Querying diagnostics and errored nodes

Errors are not part of the metadata dictionary exposed by filter_lens on a raw Pipeline. Diagnostics live in read_pipeline(p), so filter those records instead:

-- Lowest-level lens form
pipe_info = read_pipeline(p)

errored_nodes_l = compose(
  col_lens("nodes"),
  filter_lens(\(node) !is_na(node.diagnostics.error))
)

healthy_nodes_l = compose(
  col_lens("nodes"),
  filter_lens(\(node) is_na(node.diagnostics.error))
)

get(pipe_info, errored_nodes_l)
get(pipe_info, healthy_nodes_l)

If you only want the filtered node records and do not need to compose a larger lens pipeline, prefer the higher-level wrapper:

which_nodes(p, !is_na(diagnostics.error))
errored_nodes(p)

For a quick summary, read_pipeline(p).diagnostics.error_nodes gives you just the names of nodes that errored.

9. Serialization & Multi-Node Safety

T lenses are fully serializable. This means you can define a complex FilterLens in one pipeline node, pass it as a parameter to another node (even one running in a different runtime like R or Python), and it will maintain its structure.
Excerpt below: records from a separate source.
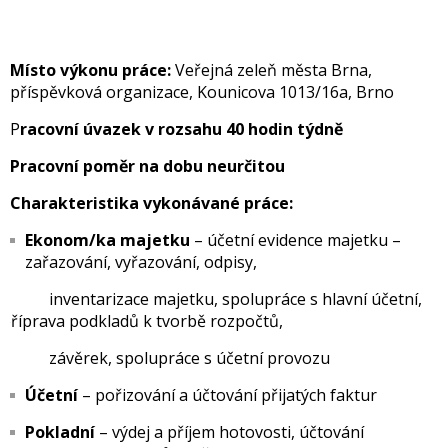
Místo výkonu práce:
Veřejná zeleň města Brna,
příspěvková organizace, Kounicova 1013/16a, Brno
P
racovní úvazek v rozsahu 40 hodin týdně
Pracovní poměr na dobu neurčitou
Charakteristika vykonávané práce:
Ekonom/ka majetku
– účetní evidence majetku –
zařazování, vyřazování, odpisy,
inventarizace majetku, spolupráce s hlavní účetní,
příprava podkladů k tvorbě rozpočtů,
závěrek, spolupráce s účetní provozu
Účetní
– pořizování a účtování přijatých faktur
Pokladní
– výdej a příjem hotovosti, účtování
-- Node A: Define a "quality control" lens
qc_lens = filter_lens(\(r) r.std_err > 0.05)

-- Node B: Receives qc_lens as an argument and applies it to its local data
flagged_data = data |> over(qc_lens, \(v) v + " [NEEDS REVIEW]")

10. API Quick Reference

Function Signature Use Case
set(data, lens, value) (A, Lens, B) -> A Replaces the focused value.
over(data, lens, f) (A, Lens, B -> B) -> A Transforms the focused value.
modify(data, lens1, f1, ...) (A, Lens, B -> B, ...) -> A Multiple lens+function pairs in one call.
compose(...) (...Lens) -> Lens Chains any number of lenses into one path.
col_lens(name) String -> Lens Column/key/field focus.
node_lens(name) String -> Lens Pipeline node result focus.
node_meta_lens(n, f) (String, String) -> Lens Pipeline node metadata focus.
env_var_lens(n, v) (String, String) -> Lens Pipeline env var focus.
idx_lens(i) Int -> Lens List/Vector index focus.
row_lens(i) Int -> Lens DataFrame row focus.
filter_lens(p) Function -> Traversal Condition-based multi-focus (Lists, Vectors, DataFrames, Pipelines).

Best Practices

  1. Name your paths: Store commonly used lenses as named variables (pct_l, salary_l) and reuse them across get, set, and over calls.
  2. Encapsulation: When building packages, export lenses for your internal data structures so users can extend your logic without knowing column names.
  3. Prefer standard verbs for flat DataFrames: Lenses shine in nested or polymorphic contexts. For straightforward flat-DataFrame operations, mutate() and filter() are simpler and more idiomatic.
  4. Vectorize Early: If your function inside over works on a Vector, use broadcasting operators (.+, .*) to ensure performance.